Stored data entries
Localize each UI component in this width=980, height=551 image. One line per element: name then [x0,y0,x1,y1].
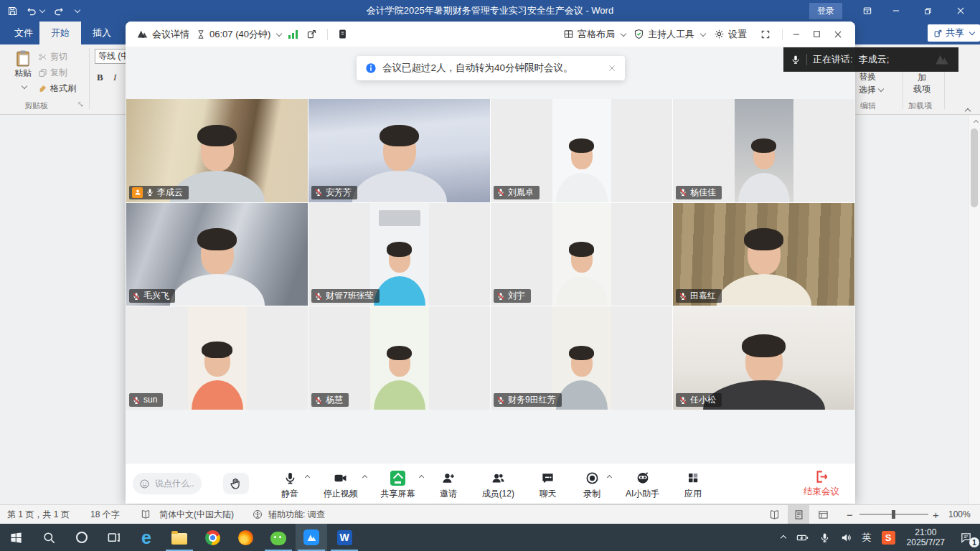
meeting-close-button[interactable] [833,22,843,47]
print-layout-button[interactable] [788,505,809,524]
collapse-ribbon-button[interactable] [963,102,970,115]
cut-button[interactable]: 剪切 [38,51,67,63]
video-tile[interactable]: 杨慧 [308,306,490,410]
word-close-button[interactable] [948,0,973,22]
tab-insert[interactable]: 插入 [81,22,123,44]
bold-button[interactable]: B [97,72,103,83]
network-signal-icon[interactable] [288,22,298,47]
video-tile[interactable]: 任小松 [673,306,854,410]
word-restore-button[interactable] [915,0,940,22]
login-button[interactable]: 登录 [809,3,842,19]
proofing-icon[interactable] [141,505,151,524]
word-count[interactable]: 18 个字 [90,505,120,524]
word-vertical-scrollbar[interactable] [968,116,980,504]
video-options-chevron[interactable] [362,475,367,480]
members-button[interactable]: 成员(12) [482,470,514,501]
taskbar-wechat-icon[interactable] [263,524,294,551]
invite-button[interactable]: 邀请 [438,470,459,501]
taskbar-chrome-icon[interactable] [197,524,228,551]
replace-button[interactable]: 替换 [859,71,876,83]
chat-input-pill[interactable] [133,473,202,494]
record-options-chevron[interactable] [607,475,612,480]
zoom-in-button[interactable]: + [933,505,939,524]
host-tools-button[interactable]: 主持人工具 [633,22,705,47]
stop-video-button[interactable]: 停止视频 [324,470,358,501]
chat-button[interactable]: 聊天 [537,470,559,501]
start-button[interactable] [0,524,32,551]
scroll-up-icon[interactable] [969,116,980,127]
taskbar-word-icon[interactable] [329,524,360,551]
zoom-out-button[interactable]: − [847,505,853,524]
taskbar-meeting-icon[interactable] [296,524,327,551]
search-button[interactable] [33,524,65,551]
web-layout-button[interactable] [818,505,829,524]
share-options-chevron[interactable] [419,475,424,480]
raise-hand-button[interactable] [223,473,249,494]
grid-layout-button[interactable]: 宫格布局 [563,22,626,47]
paste-button[interactable]: 粘贴 [10,49,36,93]
share-screen-button[interactable]: 共享屏幕 [380,470,415,501]
meeting-minimize-button[interactable] [791,22,801,47]
meeting-docs-icon[interactable] [337,22,348,47]
open-in-new-icon[interactable] [306,22,317,47]
format-painter-button[interactable]: 格式刷 [38,83,76,95]
video-tile[interactable]: 安芳芳 [308,99,490,202]
taskbar-edge-icon[interactable] [131,524,162,551]
word-minimize-button[interactable] [884,0,908,22]
settings-button[interactable]: 设置 [714,22,747,47]
action-center-button[interactable]: 1 [951,524,980,551]
video-tile[interactable]: 刘胤卓 [491,99,672,202]
tab-home[interactable]: 开始 [39,22,81,44]
tray-mic-icon[interactable] [814,524,835,551]
video-tile[interactable]: sun [126,306,308,410]
copy-button[interactable]: 复制 [38,67,67,79]
accessibility-icon[interactable] [253,505,263,524]
sogou-icon[interactable] [877,524,900,551]
smile-icon[interactable] [139,479,150,489]
end-meeting-button[interactable]: 结束会议 [804,470,839,498]
apps-button[interactable]: 应用 [682,470,704,501]
fullscreen-icon[interactable] [760,22,771,47]
video-tile[interactable]: 毛兴飞 [126,203,308,306]
task-view-button[interactable] [98,524,129,551]
ribbon-display-options-button[interactable] [855,0,880,22]
tab-file[interactable]: 文件 [3,22,44,44]
meeting-timer[interactable]: 06:07 (40分钟) [196,22,281,47]
meeting-details-button[interactable]: 会议详情 [136,22,189,47]
ime-indicator[interactable]: 英 [857,524,877,551]
page-indicator[interactable]: 第 1 页，共 1 页 [7,505,70,524]
record-button[interactable]: 录制 [581,470,603,501]
zoom-percentage[interactable]: 100% [948,505,971,524]
taskbar-firefox-icon[interactable] [230,524,261,551]
speaking-indicator-bar: 正在讲话: 李成云; [783,47,958,72]
select-button[interactable]: 选择 [859,84,883,96]
language-indicator[interactable]: 简体中文(中国大陆) [159,505,234,524]
accessibility-status[interactable]: 辅助功能: 调查 [268,505,325,524]
ai-assistant-button[interactable]: AI小助手 [626,470,659,501]
video-tile[interactable]: 田嘉红 [673,203,854,306]
video-tile[interactable]: 杨佳佳 [673,99,854,202]
taskbar-file-explorer-icon[interactable] [164,524,195,551]
zoom-slider-thumb[interactable] [892,510,895,519]
clipboard-dialog-launcher[interactable] [77,101,84,108]
video-tile[interactable]: 财务9田红芳 [491,306,672,410]
meeting-maximize-button[interactable] [812,22,821,47]
video-tile[interactable]: 李成云 [126,99,308,202]
taskbar-clock[interactable]: 21:00 2025/7/27 [900,524,951,551]
hidden-icons-chevron[interactable] [773,524,791,551]
cortana-button[interactable] [66,524,98,551]
banner-close-icon[interactable] [608,64,616,72]
mute-options-chevron[interactable] [305,475,310,480]
add-ins-button[interactable]: 加 载项 [908,72,936,95]
volume-icon[interactable] [835,524,857,551]
mute-button[interactable]: 静音 [279,470,301,501]
video-tile[interactable]: 刘宇 [491,203,672,306]
scrollbar-thumb[interactable] [971,128,978,207]
video-tile[interactable]: 财管7班张莹 [308,203,490,306]
apps-icon [687,470,699,486]
word-share-button[interactable]: 共享 [928,24,980,42]
battery-icon[interactable] [791,524,814,551]
italic-button[interactable]: I [113,72,116,83]
read-mode-button[interactable] [769,505,780,524]
chat-input[interactable] [154,478,195,489]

### Assigned task
For every line above that includes the string "thumb", copy the line.

### Answer for the task
zoom-slider-thumb[interactable] [892,510,895,519]
scrollbar-thumb[interactable] [971,128,978,207]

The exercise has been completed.